Animal movement data derived from tracking devices is vital to informing the ecology of animals and informing management decisions pertaining to their well-being. However, tracking animals is often limited by the weight, battery life, and cost of GPS collars, which are best suited for tracking small numbers of large animals. The advent of internet of things technologies, such as those used in asset tracking systems such as store-theft monitoring systems, is revolutionizing the field of movement ecology by making it possible to track large numbers of small species. One implication of using this technology is the ability to better understand “close-contacts” disease transmission events and develop better tools for forecasting outbreaks before they decimate animal populations or spillover into humans. However, designing these systems, which are built “ground-up” and are therefore heavily influenced by users’ design choices, needs to be done with careful consideration.
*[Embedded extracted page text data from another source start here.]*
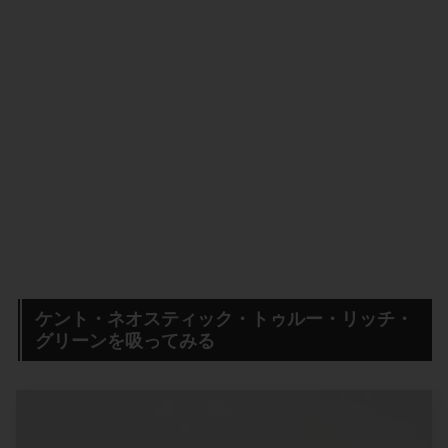
ケント・ネオスティック・トゥルー・リッチ・
グリーンを吸ってみる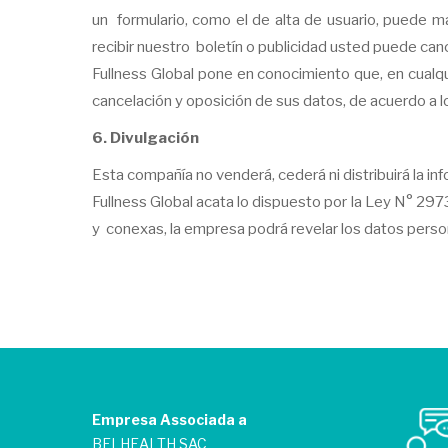
un formulario, como el de alta de usuario, puede m
recibir nuestro boletín o publicidad usted puede can
Fullness Global pone en conocimiento que, en cualqu
cancelación y oposición de sus datos, de acuerdo a 
6. Divulgación
Esta compañía no venderá, cederá ni distribuirá la i
Fullness Global acata lo dispuesto por la Ley N° 2
y conexas, la empresa podrá revelar los datos persona
Empresa Associada a
BELHEALTH SAC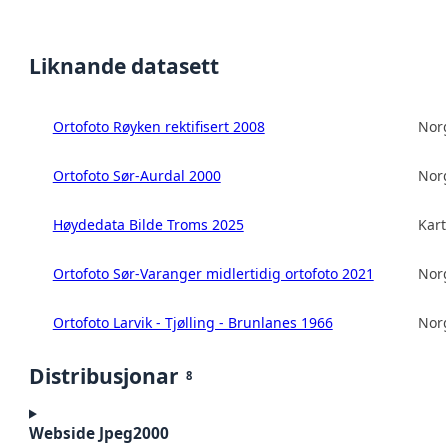
Liknande datasett
Ortofoto Røyken rektifisert 2008
Norg
Ortofoto Sør-Aurdal 2000
Norg
Høydedata Bilde Troms 2025
Kart
Ortofoto Sør-Varanger midlertidig ortofoto 2021
Norg
Ortofoto Larvik - Tjølling - Brunlanes 1966
Norg
Distribusjonar
8
Webside Jpeg2000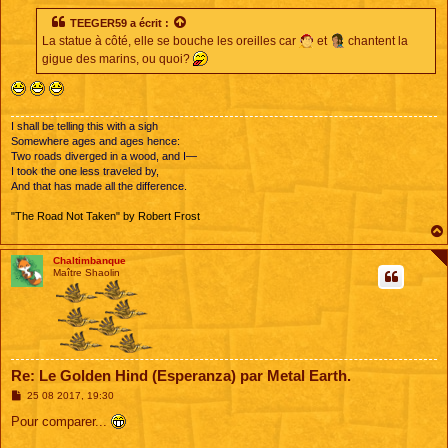
s
s
TEEGER59
a écrit :
a
La statue à côté, elle se bouche les oreilles car
et
chantent la
g
e
gigue des marins, ou quoi?
I shall be telling this with a sigh
Somewhere ages and ages hence:
Two roads diverged in a wood, and I—
I took the one less traveled by,
And that has made all the difference.
"The Road Not Taken" by Robert Frost
Chaltimbanque
Maître Shaolin
Re: Le Golden Hind (Esperanza) par Metal Earth.
M
25 08 2017, 19:30
e
s
Pour comparer...
s
a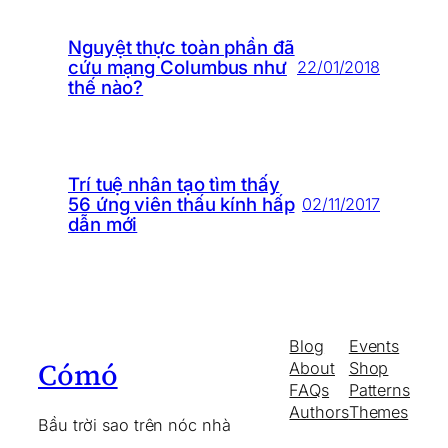
Nguyệt thực toàn phần đã
cứu mạng Columbus như
22/01/2018
thế nào?
Trí tuệ nhân tạo tìm thấy
56 ứng viên thấu kính hấp
02/11/2017
dẫn mới
Blog
Events
Cómó
About
Shop
FAQs
Patterns
Authors
Themes
Bầu trời sao trên nóc nhà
We are working to develop and field-test a user-friendly, interactive interface for designing an optimal small mammal tracking system.
Marine resources as nutrient subsidies for coastal terrestrial mammals.
While traditionally treated as functional distinct ecosystems, marine and terrestrial ecosystems and their food webs are increasingly being shown to interface, especially in coastal habitat. Allochthonous material and marine animals are being foraged by a wide range of large terrestrial mammals, although how often and to what extent these foraging behaviors occur is unclear. We are surveying a gradient of wild coastlines along the Gaviota coast to document the marine contributions to the diets of Coyotes, Bobcats, Feral hogs, and other rarely encountered predators like Mountain Lions and Black Bears. DNA diet analysis through time will inform us of the marine contribution, seasonality, and particular marine
species subsidizing the nutrition of these charismatic carnivores.